WHAT THE EXERCISE ASKS:
Find the string "автомобильных" in the data, and copy out each line that has it.

-- DATASET RECORDS follows --

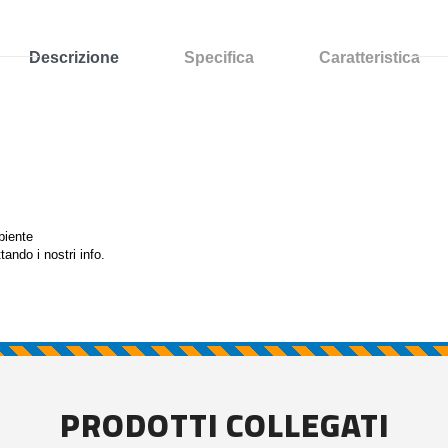
Descrizione
Specifica
Caratteristica
biente
tando i nostri info.
PRODOTTI COLLEGATI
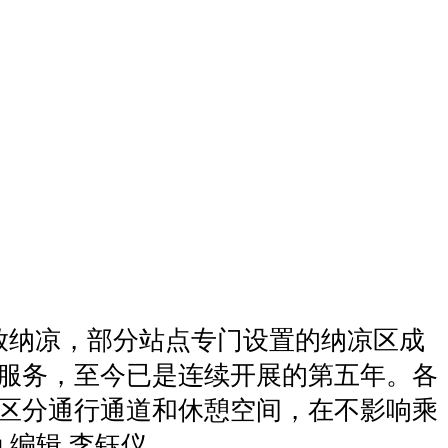
放纳凉，部分站点专门设置的纳凉区成
凉服务，至今已是连续开展的第五年。各
区分通行通道和休憩空间，在不影响乘
编辑 李钰仪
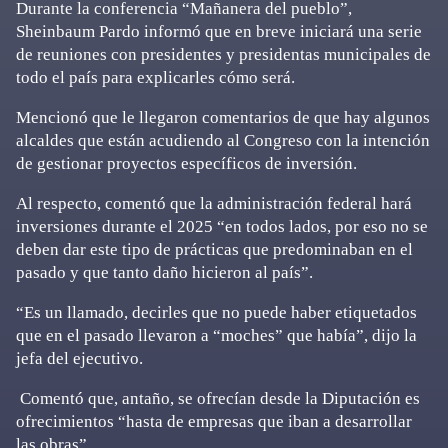
Durante la conferencia “Mañanera del pueblo”,
Sheinbaum Pardo informó que en breve iniciará una serie
de reuniones con presidentes y presidentas municipales de
todo el país para explicarles cómo será.
Mencionó que le llegaron comentarios de que hay algunos
alcaldes que están acudiendo al Congreso con la intención
de gestionar proyectos específicos de inversión.
Al respecto, comentó que la administración federal hará
inversiones durante el 2025 “en todos lados, por eso no se
deben dar este tipo de prácticas que predominaban en el
pasado y que tanto daño hicieron al país”.
“Es un llamado, decirles que no puede haber etiquetados
que en el pasado llevaron a “moches” que había”, dijo la
jefa del ejecutivo.
Comentó que, antaño, se ofrecían desde la Diputación es
ofrecimientos “hasta de empresas que iban a desarrollar
las obras”.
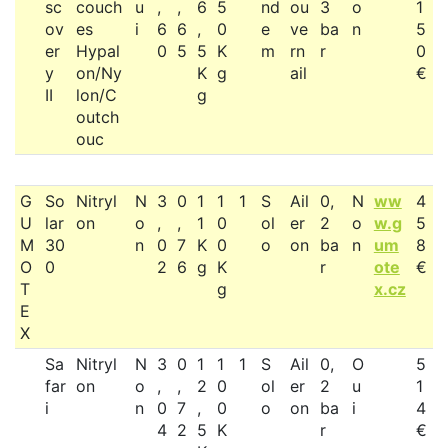
sc
couch
u
,
,
6
5
nd
ou
3
o
1
ov
es
i
6
6
,
0
e
ve
ba
n
5
er
Hypal
0
5
5
K
m
rn
r
0
y
on/Ny
K
g
ail
€
II
lon/C
g
outch
ouc
G
So
Nitryl
N
3
0
1
1
1
S
Ail
0,
N
ww
4
U
lar
on
o
,
,
1
0
ol
er
2
o
w.g
5
M
30
n
0
7
K
0
o
on
ba
n
um
8
O
0
2
6
g
K
r
ote
€
T
g
x.cz
E
X
Sa
Nitryl
N
3
0
1
1
1
S
Ail
0,
O
5
far
on
o
,
,
2
0
ol
er
2
u
1
i
n
0
7
,
0
o
on
ba
i
4
4
2
5
K
r
€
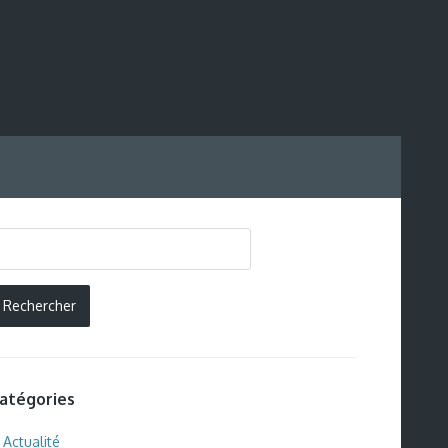
atégories
Actualité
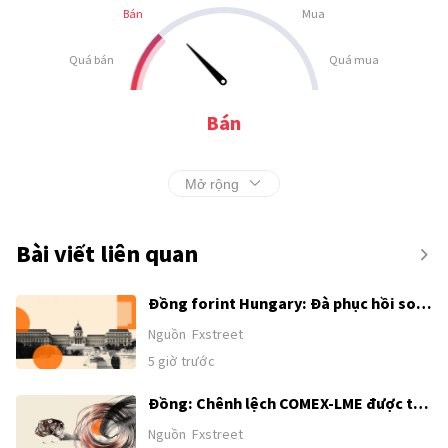
Bán
Mua
Quá bán
Quá mua
Bán
Mở rộng
Bài viết liên quan
Đồng forint Hungary: Đà phục hồi so
với đồng euro có thể tiếp diễn –
Nguồn
Fxstreet
Commerzbank
5 giờ trước
Đồng: Chênh lệch COMEX-LME được tái
định hình bởi hoạt động chênh lệch giá
Nguồn
Fxstreet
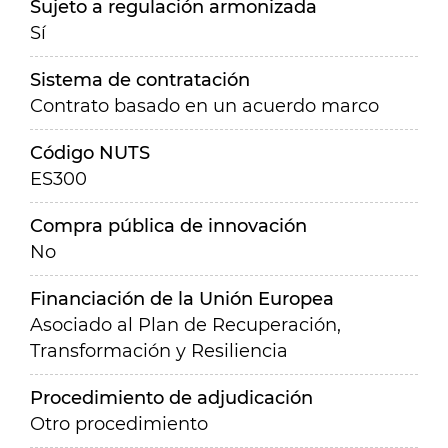
Sujeto a regulación armonizada
Sí
Sistema de contratación
Contrato basado en un acuerdo marco
Código NUTS
ES300
Compra pública de innovación
No
Financiación de la Unión Europea
Asociado al Plan de Recuperación,
Transformación y Resiliencia
Procedimiento de adjudicación
Otro procedimiento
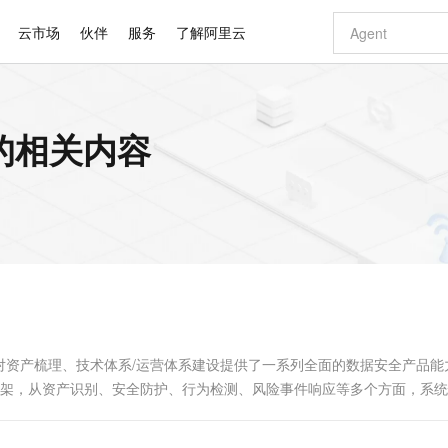
云市场
伙伴
服务
了解阿里云
AI 特惠
数据与 API
成为产品伙伴
企业增值服务
最佳实践
价格计算器
AI 场景体
基础软件
产品伙伴合
阿里云认证
市场活动
配置报价
大模型
 的相关内容
自助选配和估算价格
步到位
智启 AI 普惠权益
产品生态集成认证中心
企业支持计划
云上春晚
域名与网站
Qwen Audio：打造专属 AI 语音助手
千问官方 MaaS 平台，为开发者和 Agent 而生，新用户赠送 1 亿 + tokens 额度
一句话生成原生
AI Coding
阿里云Maa
2026 阿里云
云服务器 E
为企业打
数据集
Windows
大模型认证
模型
NEW
NEW
格式还原
值低价云产品抢先购
至高享 1亿+免费 tokens，加速 Al 应用落地
提供智能易用的域名与建站服务
Qwen-Audio-3.0-Realtime 端到端实时语音角色扮演
输入一句话想法,
智能编程，一键
安全可靠、
产品生态伙伴
专家技术服务
云上奥运之旅
弹性计算合作
阿里云中企出
手机三要素
宝塔 Linux
全部认证
价格优势
开源旗舰模型
即刻拥有 DeepSeek-V4-Pro
阿里云 OPC 创新助力计划
千问大模型
一键部署幻兽
AI 电商营销
对象存储 O
大模型
产品生态伙伴工作台
企业增值服务台
云栖战略参考
云存储合作计
云栖大会
身份实名认证
CentOS
训练营
推动算力普惠，释放技术红利
最高返9万
真正可用的 1M 上下文,一次完成代码全链路开发
快速构建应用程序和网站，即刻迈出上云第一步
轻松解锁专属 DeepSeek-V4-Pro
至高百万元 Token 补贴，加速一人公司成长
多元化、高性能、安全可靠的大模型服务
一键购买专属
从图文生成到
云上的中国
数据库合作计
活动全景
短信
Docker
图片和
自进化智能体
5 分钟轻松部署专属 QwenPaw
Token Plan 模型订阅计划
数字证书管理服务（原SSL证书）
高效搭建 AI
AI 广告创作
无影云电脑
企业成长
NEW
HOT
信息公告
看见新力量
云网络合作计
OCR 文字识别
JAVA
越聪明
证享300元代金券
全托管，含MySQL、PostgreSQL、SQL Server、MariaDB多引擎
Qwen3.8-Max 首发尝鲜，限时加量 10 倍，夜间低至2折
实现全站HTTPS，呈现可信的WEB访问
从聊天伙伴进化为能主动干活的本地数字员工
图文、视频一
随时随地安
Kimi-K3
HappyHors
NEW
魔搭 Mode
loud
服务实践
官网公告
Kimi 最新旗舰模型，长程编程与推理利器
让文字生成流
金融模力时刻
Salesforce O
版
发票查验
全能环境
Claude Code + GStack 打造工程团队
千问办公，限时限量积分加倍
Qoder
低代码高效构
AI 建站
短信服务
型
NEW
作计划
计划
创新中心
魔搭 ModelSc
健康状态
理服务
让AI从“聊天伙伴”进化为能干活的“数字员工”
安装技能 GStack，拥有专属 AI 工程团队
你的AI工作搭子，覆盖日常办公高频场景
面向真实软件的智能体编程平台
0 代码专业建
s针对资产梳理、技术体系/运营体系建设提供了一系列全面的数据安全产品能
客户案例
天气预报查询
操作系统
Deepseek-v4-pro
HappyHors
态合作计划
spond）”理论框架，从资产识别、安全防护、行为检测、风险事件响应等多个方面，系
态智能体模型
旗舰 MoE 大模型，百万上下文与顶尖推理能力
图生视频，流
同享
万小智 AI 建站低至 15元/月
Qoder CN
AI 短剧/漫剧
云原生数据库 
快递物流查询
WordPress
成为服务伙
高校合作
点，立即开启云上创新
覆盖公网/内网、递归/权威、移动APP等全场景解析服务
送.CN域名，送备案服务码
基于千问大模型等，支持代码智能生成、研发智能问答
AI助力短剧
GLM-5.2
Wan2.7-T
Ubuntu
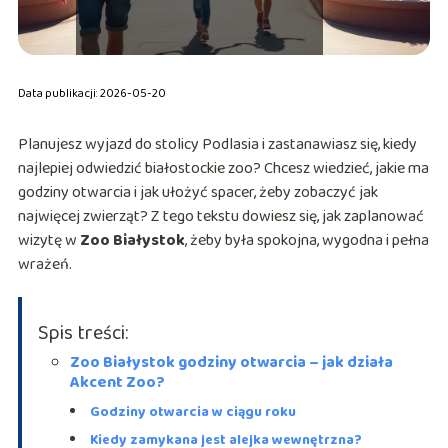
Data publikacji: 2026-05-20
Planujesz wyjazd do stolicy Podlasia i zastanawiasz się, kiedy
najlepiej odwiedzić białostockie zoo? Chcesz wiedzieć, jakie ma
godziny otwarcia i jak ułożyć spacer, żeby zobaczyć jak
najwięcej zwierząt? Z tego tekstu dowiesz się, jak zaplanować
wizytę w
Zoo Białystok
, żeby była spokojna, wygodna i pełna
wrażeń.
Spis treści:
Zoo Białystok godziny otwarcia – jak działa
Akcent Zoo?
Godziny otwarcia w ciągu roku
Kiedy zamykana jest alejka wewnętrzna?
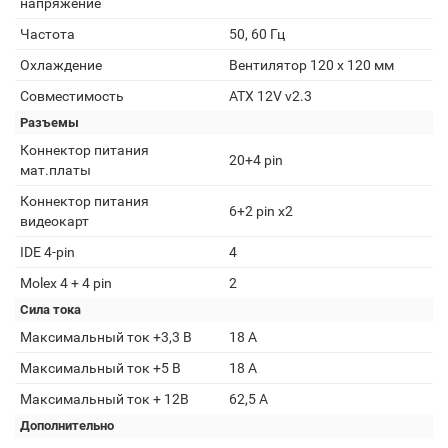
напряжение
Частота
50, 60 Гц
Охлаждение
Вентилятор 120 x 120 мм
Совместимость
ATX 12V v2.3
Разъемы
Коннектор питания
20+4 pin
мат.платы
Коннектор питания
6+2 pin x2
видеокарт
IDE 4-pin
4
Molex 4 + 4 pin
2
Сила тока
Максимальный ток +3,3 В
18 A
Максимальный ток +5 В
18 A
Максимальный ток + 12В
62,5 A
Дополнительно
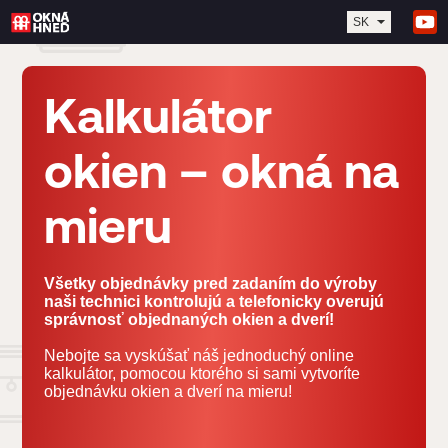
SK
Kalkulátor
okien – okná na
mieru
Všetky objednávky pred zadaním do výroby
naši technici kontrolujú a telefonicky overujú
správnosť objednaných okien a dverí!
Nebojte sa vyskúšať náš jednoduchý online
kalkulátor, pomocou ktorého si sami vytvoríte
objednávku okien a dverí na mieru!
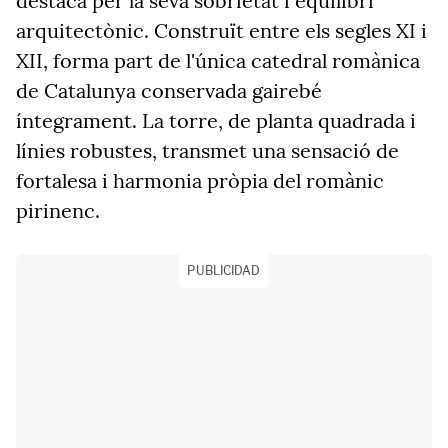
destaca per la seva sobrietat i equilibri
arquitectònic. Construït entre els segles XI i
XII, forma part de l'única catedral romànica
de Catalunya conservada gairebé
íntegrament. La torre, de planta quadrada i
línies robustes, transmet una sensació de
fortalesa i harmonia pròpia del romànic
pirinenc.
PUBLICIDAD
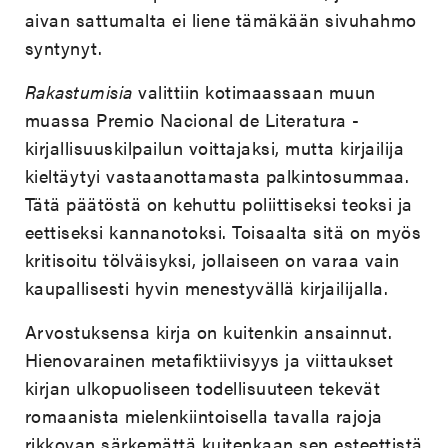
aivan sattumalta ei liene tämäkään sivuhahmo
syntynyt.
Rakastumisia
valittiin kotimaassaan muun
muassa Premio Nacional de Literatura -
kirjallisuuskilpailun voittajaksi, mutta kirjailija
kieltäytyi vastaanottamasta palkintosummaa.
Tätä päätöstä on kehuttu poliittiseksi teoksi ja
eettiseksi kannanotoksi. Toisaalta sitä on myös
kritisoitu tölväisyksi, jollaiseen on varaa vain
kaupallisesti hyvin menestyvällä kirjailijalla.
Arvostuksensa kirja on kuitenkin ansainnut.
Hienovarainen metafiktiivisyys ja viittaukset
kirjan ulkopuoliseen todellisuuteen tekevät
romaanista mielenkiintoisella tavalla rajoja
rikkovan särkemättä kuitenkaan sen esteettistä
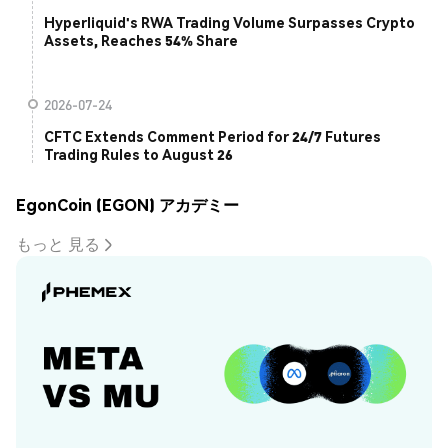
Hyperliquid's RWA Trading Volume Surpasses Crypto
Assets, Reaches 54% Share
2026-07-24
CFTC Extends Comment Period for 24/7 Futures
Trading Rules to August 26
EgonCoin (EGON) アカデミー
もっと 見る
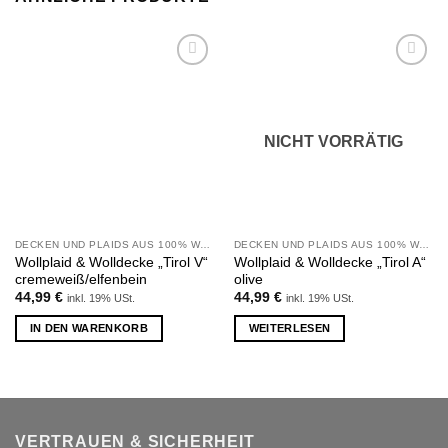
Zu
Zu
Wunschliste
Wunschliste
hinzufügen
hinzufügen
NICHT VORRÄTIG
DECKEN UND PLAIDS AUS 100% WOLLE
DECKEN UND PLAIDS AUS 100% WOLLE
Wollplaid & Wolldecke „Tirol V“
Wollplaid & Wolldecke „Tirol A“
cremeweiß/elfenbein
olive
44,99
€
44,99
€
inkl. 19% USt.
inkl. 19% USt.
IN DEN WARENKORB
WEITERLESEN
VERTRAUEN & SICHERHEIT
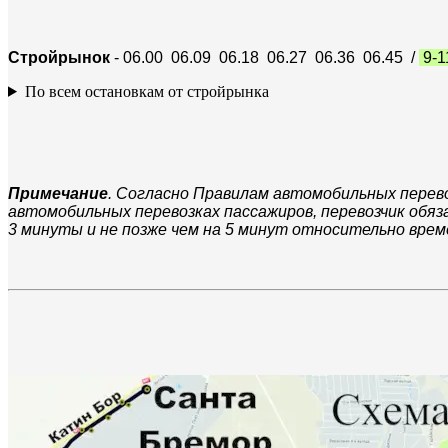
Стройрынок
- 06.00 06.09 06.18 06.27 06.36 06.45 /
9-1
По всем остановкам от стройрынка
Примечание
. Согласно Правилам автомобильных перево
автомобильных перевозках пассажиров, перевозчик обяз
3 минуты и не позже чем на 5 минут относительно врем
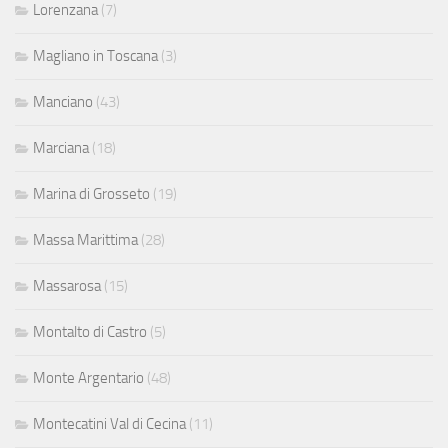
Lorenzana
(7)
Magliano in Toscana
(3)
Manciano
(43)
Marciana
(18)
Marina di Grosseto
(19)
Massa Marittima
(28)
Massarosa
(15)
Montalto di Castro
(5)
Monte Argentario
(48)
Montecatini Val di Cecina
(11)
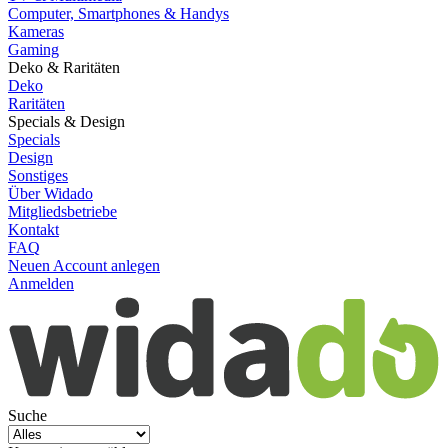
Computer, Smartphones & Handys
Kameras
Gaming
Deko & Raritäten
Deko
Raritäten
Specials & Design
Specials
Design
Sonstiges
Über Widado
Mitgliedsbetriebe
Kontakt
FAQ
Neuen Account anlegen
Anmelden
Suche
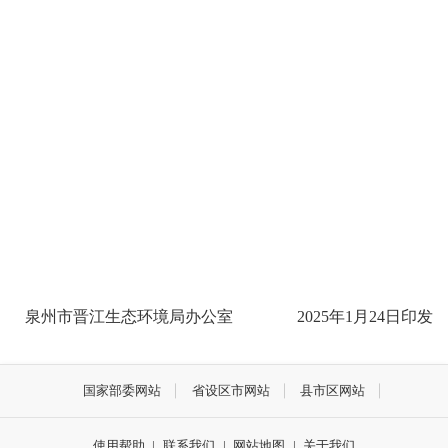
泉州市晋江生态环境局办公室
2025
年
1
月
24
日印发
国家部委网站
省设区市网站
县市区网站
使用帮助
|
联系我们
|
网站地图
|
关于我们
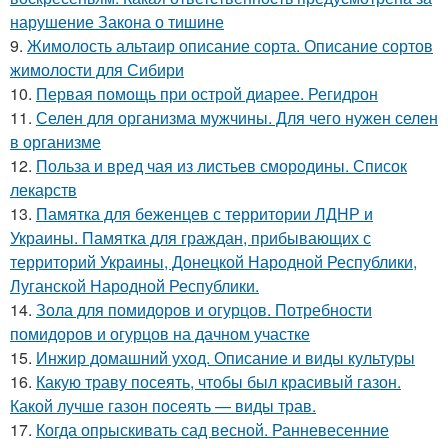
нарушение Закона о тишине
9.
Жимолость альтаир описание сорта. Описание сортов
жимолости для Сибири
10.
Первая помощь при острой диарее. Регидрон
11.
Селен для организма мужчины. Для чего нужен селен
в организме
12.
Польза и вред чая из листьев смородины. Список
лекарств
13.
Памятка для беженцев с территории ЛДНР и
Украины. Памятка для граждан, прибывающих с
территорий Украины, Донецкой Народной Республики,
Луганской Народной Республики.
14.
Зола для помидоров и огурцов. Потребности
помидоров и огурцов на дачном участке
15.
Инжир домашний уход. Описание и виды культуры
16.
Какую траву посеять, чтобы был красивый газон.
Какой лучше газон посеять — виды трав.
17.
Когда опрыскивать сад весной. Ранневесенние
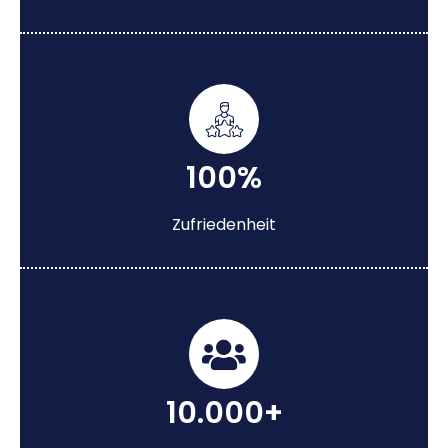
100%
Zufriedenheit
10.000+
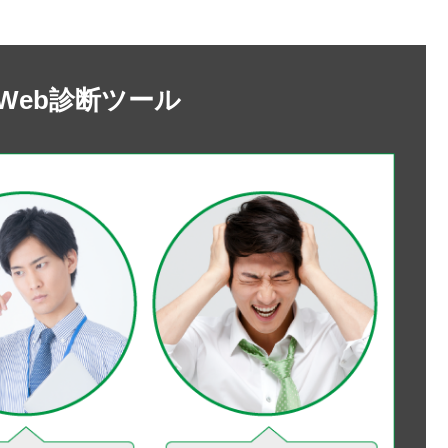
Web診断ツール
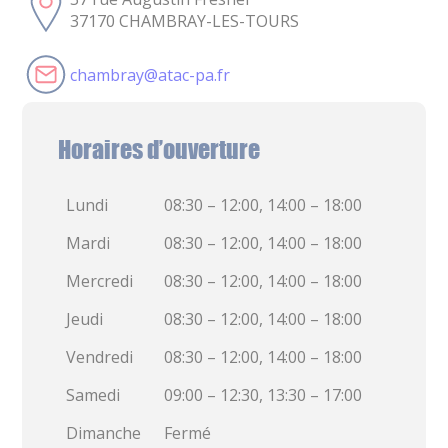
37170 CHAMBRAY-LES-TOURS
chambray@atac-pa.fr
Horaires d’ouverture
Lundi
08:30 – 12:00, 14:00 – 18:00
Mardi
08:30 – 12:00, 14:00 – 18:00
Mercredi
08:30 – 12:00, 14:00 – 18:00
Jeudi
08:30 – 12:00, 14:00 – 18:00
Vendredi
08:30 – 12:00, 14:00 – 18:00
Samedi
09:00 – 12:30, 13:30 – 17:00
Dimanche
Fermé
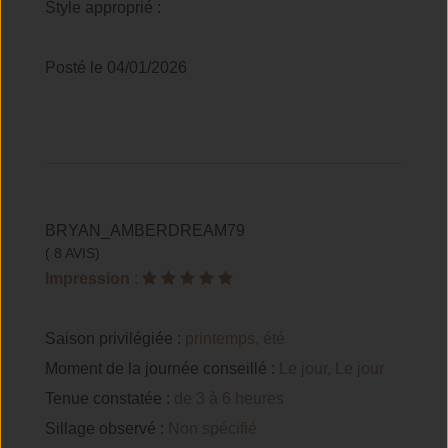
Style approprié :
Posté le 04/01/2026
BRYAN_AMBERDREAM79
( 8 AVIS)
Impression
:
Saison privilégiée :
printemps, été
Moment de la journée conseillé :
Le jour, Le jour
Tenue constatée :
de 3 à 6 heures
Sillage observé :
Non spécifié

-- DATASET RECORDS concluded --

ANSWER BOX:
. Согласно Правилам автомобильных перево
автомобильных перевозках пассажиров, перевозчик обяз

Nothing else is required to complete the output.